Now, some might wonder, how can we love our enemies when we fight them,

as Jesus did in shouting at the Pharisees and whipping the moneychangers.

But think of the loving mother who suddenly sees her little child playing in traffic.

She raises her voice to sweetly call him to come to her: “come here Johnny”

—but he continues playing.

So she raises her voice again, but now in anger:

“John Christopher, you come here this instant!”

—but he ignores her.

And so finally, she races into traffic and violently yanks him out to the curb

and even spanks his little bottom.

And he never ever does that again.

But none of this out of hate, but out of radical love.

And only what was necessary, and no more.

 

Just so, Christ only took a whip to the moneychangers,

when he could have struck them dead

as he once cursed the fruitless fig tree, and it withered and died.

In love, there was forbearance and mercy.

The same with us—even, for example, when we go war,

we must still love our enemy,

and so war is our last resort,

and we cease fire when he is defeated, and we bind his wounds.

 

To most of us, it seems impossible to love our enemies:

how do you love someone attacking your country,

or mocking your marriage, or corrupting your children.

But as Jesus tells his apostles in another passage:

“With men this is impossible, but with God all things are possible.”

 

Think now: by our baptism we have been born again into a  new life

which is a participation in the very life of Jesus himself.
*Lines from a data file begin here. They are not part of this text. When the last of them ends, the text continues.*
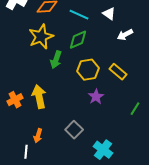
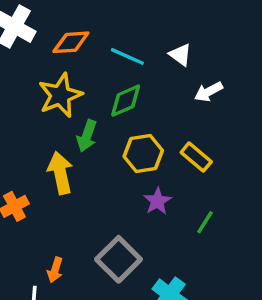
yellow arrow: (39, 97) -> (60, 173), moved
green line: (135, 109) -> (205, 222), moved
gray square: (74, 130) -> (119, 259), size x1.4

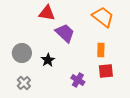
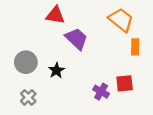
orange rectangle: (101, 50) -> (135, 47), moved
purple cross: (78, 80) -> (101, 92), moved

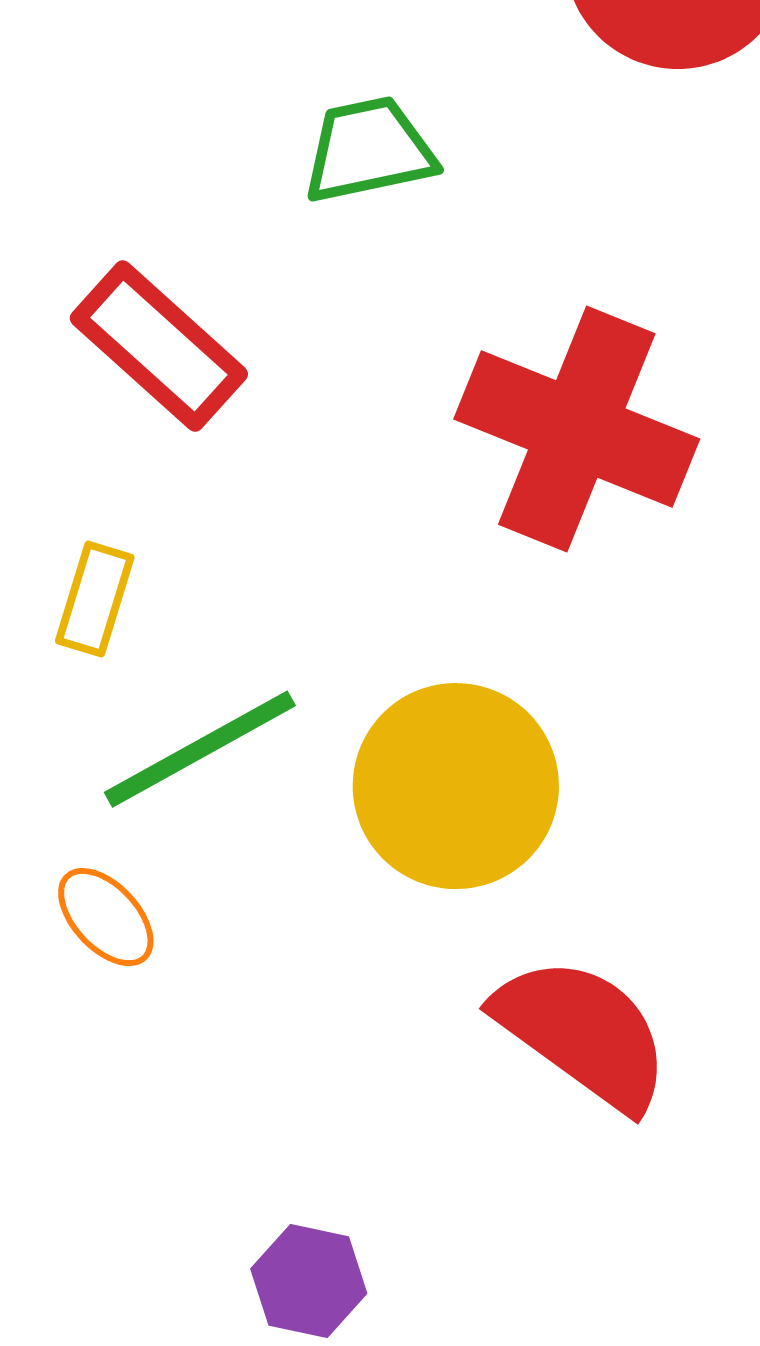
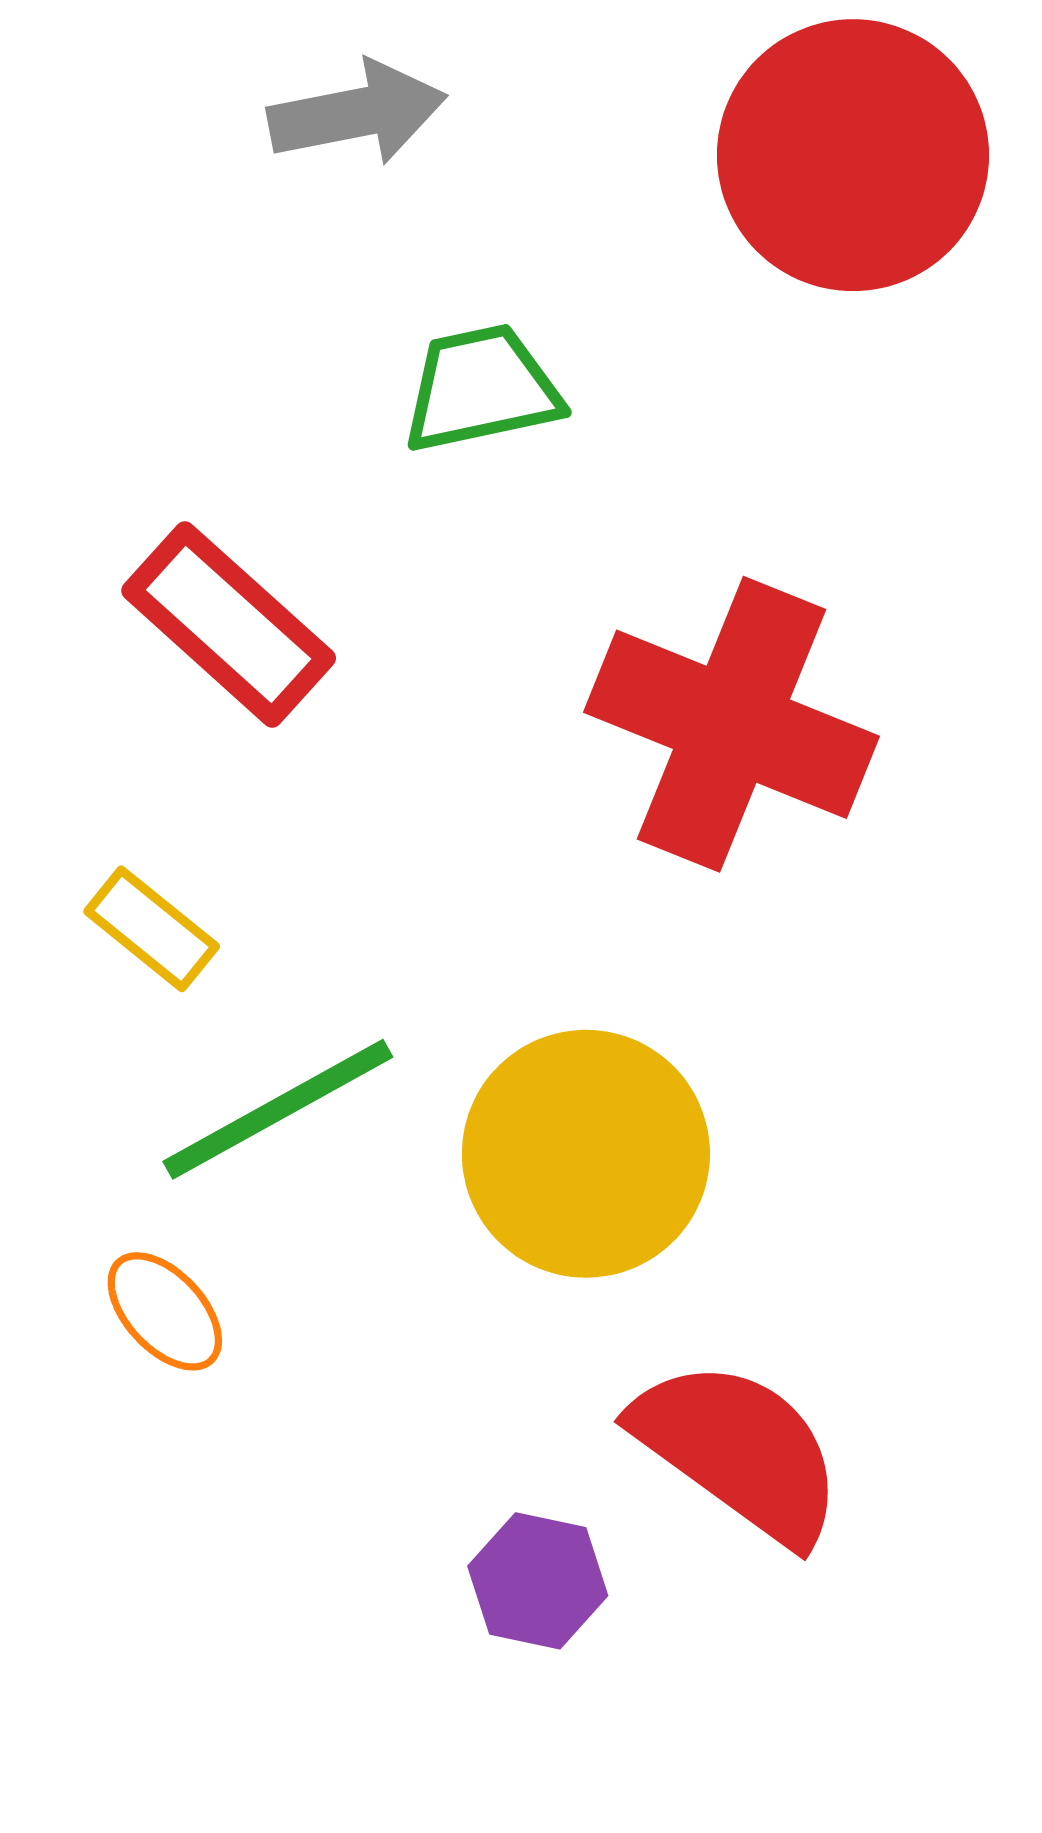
yellow rectangle: (95, 599) -> (152, 929), turned -68
purple hexagon: (309, 1281) -> (538, 1581), moved

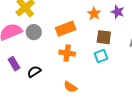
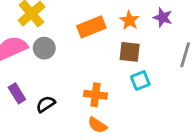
orange rectangle: (66, 29) -> (91, 27), moved
brown square: (104, 37) -> (130, 52), moved
orange cross: (67, 53) -> (96, 95), moved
We have become not only His friends or even family,

but members of  His Body.

And in the Eucharist we are present once again at the sacrifice of the Cross

as he calls us to take our sacrifices made in love

–the times we’ve turned the other cheek,

or even risked our safety or comfort

to correct an enemy in love

–and to offer these to be united with his own sacrifice

so that they and we can be transformed

by the love of His Cross,

and we can receive the power to live as Christ lives,

even to “be perfect,

just as your heavenly Father is perfect.”

 

Jesus’ call to “love our enemies” is at one and the same time stunningly sublime,

and devastatingly difficult.

But if the Cross is ponderous, so also is it wondrous

as the act of perfect love that leads us to the Resurrection and eternal life.

As we now begin to enter into the mystery of the Holy Eucharist

let us ask Jesus to unite us to Himself,

our sacrifices to His sacrifice, our love to His love,

that by His grace we may have

the wisdom to recognize our enemies, and the strength to love them.